In fact, LPI work is often done by law firms at the explicit insistence of clients. Sutherland discusses the continuous improvement process established by Kaizen as part of the cycle of regular reviews of processes and results. Lean Manufacturing and Six Sigma tools and techniques are applied to legal service delivery processes to improve quality, reduce resource requirements and deliver faster. In general, significant improvements can be made to the legal and administrative processes associated with achieving legal outcomes. In this way, legal processes can be made more efficient and effective and the quality of legal outcomes can be improved. Lean and Six Sigma are an ideal combination. However, lawyers have a negative and sometimes valid answer when they reduce their work to a process with little or no variation. We will postulate that introducing a combination of Lean and Six Sigma to innovate in traditional litigation in the first place may be too much.

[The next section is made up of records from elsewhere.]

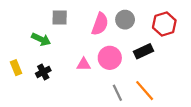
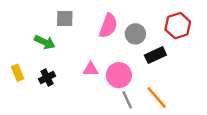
gray circle: (125, 20) -> (135, 34), moved
pink circle: (110, 58) -> (119, 75), moved

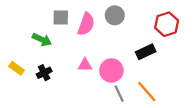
pink semicircle: (108, 26) -> (86, 24), moved
gray circle: (135, 34) -> (115, 15), moved
yellow rectangle: (18, 73) -> (17, 68), turned -32

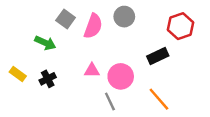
gray square: (61, 18) -> (66, 19), turned 35
gray line: (119, 94) -> (110, 102), moved

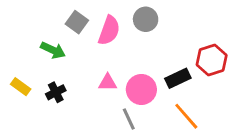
red hexagon: (181, 26) -> (212, 60), moved
black rectangle: (158, 56) -> (178, 78), moved

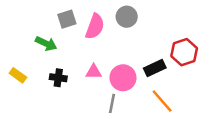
gray square: (77, 22) -> (67, 19), turned 36
black cross: (56, 92) -> (58, 78), moved, turned 35
gray line: (129, 119) -> (112, 103), turned 36

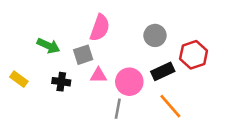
gray circle: (127, 17) -> (155, 35), moved
gray square: (67, 19) -> (83, 55), moved

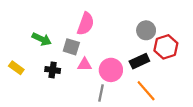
gray circle: (155, 35) -> (146, 30), moved
gray square: (83, 55) -> (71, 47), turned 35

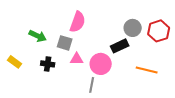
red hexagon: (166, 47) -> (159, 31), moved
black rectangle: (139, 61) -> (120, 46), moved
orange line: (146, 91) -> (147, 70), moved, turned -35

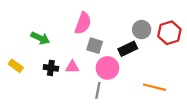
gray square: (65, 43) -> (95, 46), moved
pink triangle: (77, 59) -> (72, 67), moved
orange line: (147, 70) -> (154, 87), moved

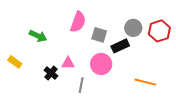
gray square: (95, 46) -> (99, 35), moved
black cross: (51, 68) -> (51, 73), moved, turned 32
gray line: (98, 90) -> (81, 85), moved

On the contrary, the focus on Lean First leads to significant and measurable improvements in your practice.

The best part is that it can be implemented with a few customizations. [4] This article is part of a series designed to help lawyers, legal teams and firms of all shapes and sizes understand how legal project management (LPM) and related disciplines such as legal process management and legal portfolio management are fundamentally changing the way lawyers work. These changes are crucial to the sustainability and transformation of the legal profession. It is a proposal for change or death that began with the economic turmoil of the technological wreckage and continued to gain ground after the global financial crisis and will certainly intensify with the COVID-19 pandemic.